(Dataset items)
· · · · · · ·

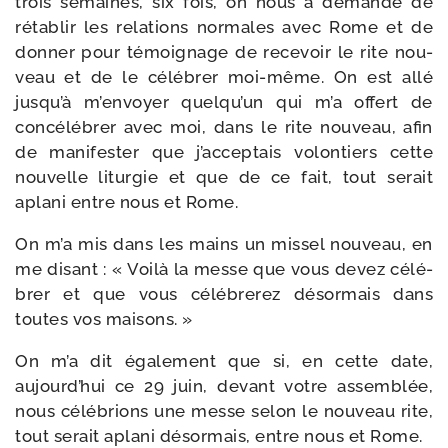
trois semaines, six fois, on nous a deman­dé de
réta­blir les rela­tions nor­males avec Rome et de
don­ner pour témoi­gnage de rece­voir le rite nou­
veau et de le célé­brer moi-​même. On est allé
jusqu’à m’envoyer quelqu’un qui m’a offert de
concé­lé­brer avec moi, dans le rite nou­veau, afin
de mani­fes­ter que j’acceptais volon­tiers cette
nou­velle litur­gie et que de ce fait, tout serait
apla­ni entre nous et Rome.
On m’a mis dans les mains un mis­sel nou­veau, en
me disant : « Voilà la messe que vous devez célé­
brer et que vous célé­bre­rez désor­mais dans
toutes vos maisons. »
On m’a dit éga­le­ment que si, en cette date,
aujourd’hui ce 29 juin, devant votre assem­blée,
nous célé­brions une messe selon le nou­veau rite,
tout serait apla­ni désor­mais, entre nous et Rome.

· · · · · · ·

- _What is being asked_:
Each record must be quoted in full and exactly. Do not include the pictures.

- _Answer to the problem_:
trois semaines, six fois, on nous a deman­dé de
réta­blir les rela­tions nor­males avec Rome et de
don­ner pour témoi­gnage de rece­voir le rite nou­
veau et de le célé­brer moi-​même. On est allé
jusqu’à m’envoyer quelqu’un qui m’a offert de
concé­lé­brer avec moi, dans le rite nou­veau, afin
de mani­fes­ter que j’acceptais volon­tiers cette
nou­velle litur­gie et que de ce fait, tout serait
apla­ni entre nous et Rome.
On m’a mis dans les mains un mis­sel nou­veau, en
me disant : « Voilà la messe que vous devez célé­
brer et que vous célé­bre­rez désor­mais dans
toutes vos maisons. »
On m’a dit éga­le­ment que si, en cette date,
aujourd’hui ce 29 juin, devant votre assem­blée,
nous célé­brions une messe selon le nou­veau rite,
tout serait apla­ni désor­mais, entre nous et Rome.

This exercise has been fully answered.